For this recipe, you have to fillet the sardines. Really fresh sardines are easier to fillet if you first soak them in salted ice water for 60 minutes. Working on several thicknesses of newspaper, slide off the scales from the tail to the head. Cut off the heads and remove the guts. Grasp the top of the spine between thumb and forefinger. With the thumb and forefinger of the other hand, loosen the flesh around the spine and draw it down, “unzipping” the fillets as you go.

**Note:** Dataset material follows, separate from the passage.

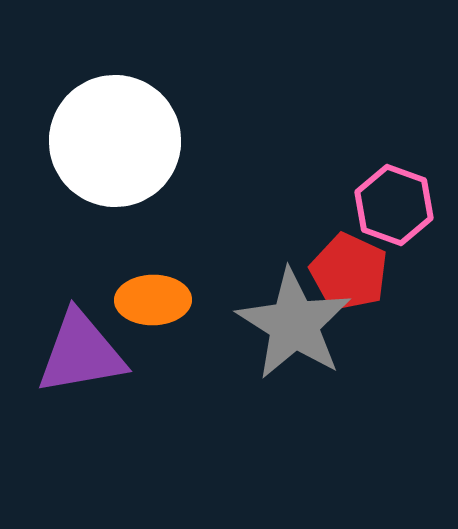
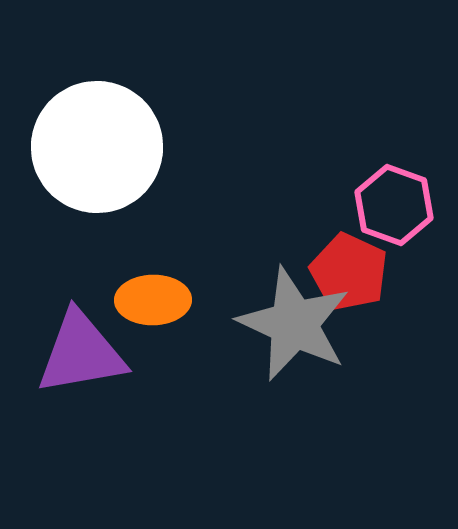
white circle: moved 18 px left, 6 px down
gray star: rotated 7 degrees counterclockwise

Use kitchen scissors to cut away the spine, leaving the two fillets attached on the dorsal side and at the tail.

Serves 4 to 6 as a starter.

16 to 18 fresh sardines (about 1 ½ pounds)
¾  cup fine fresh breadcrumbs
2 tablespoons chopped serrano ham (½ ounce)
1 tablespoon minced scallion
1 tablespoon chopped parsley
½ teaspoon minced fresh fennel leaves
1 tablespoon chopped currants or raisins
2 tablespoons lemon juice
½ teaspoon salt
freshly ground black pepper
2 eggs beaten with 1 tablespoon water
¾ cup flour
olive oil for frying (about ½ cup)

Remove heads and guts from sardines. Butterfly them and remove spines, leaving two fillets attached along the dorsal fin and at the tail . Rinse and pat them dry.

Combine the breadcrumbs, ham, scallion, parsley, fennel and currants in a bowl. Stir in the lemon juice, salt and pepper. Add 2 tablespoons of the beaten eggs to the breadcrumb mixture.

Spread ½ cup flour in a shallow pan. Place remaining beaten egg in a shallow bowl.

Working with one sardine at a time, spread it open on work surface. Use about 1 ½ teaspoons stuffing mixture. Press it firmly on one side of the sardine. Fold the other half over and press to seal. Place the sardines as stuffed in the pan of flour.

When all sardines have been stuffed, sprinkle them with remaining ¼ cup of flour. Roll them gently to coat them on all sides. Dip the sardines into beaten egg, taking care to coat the open side. Return to the pan of flour. Roll them gently to coat with flour.

Heat enough oil to cover the bottom of skillet to a depth of ¼ inch. Fry the sardines in batches, turning them to brown on all sides, 3 to 4 minutes. Remove to drain on paper towels. Serve hot.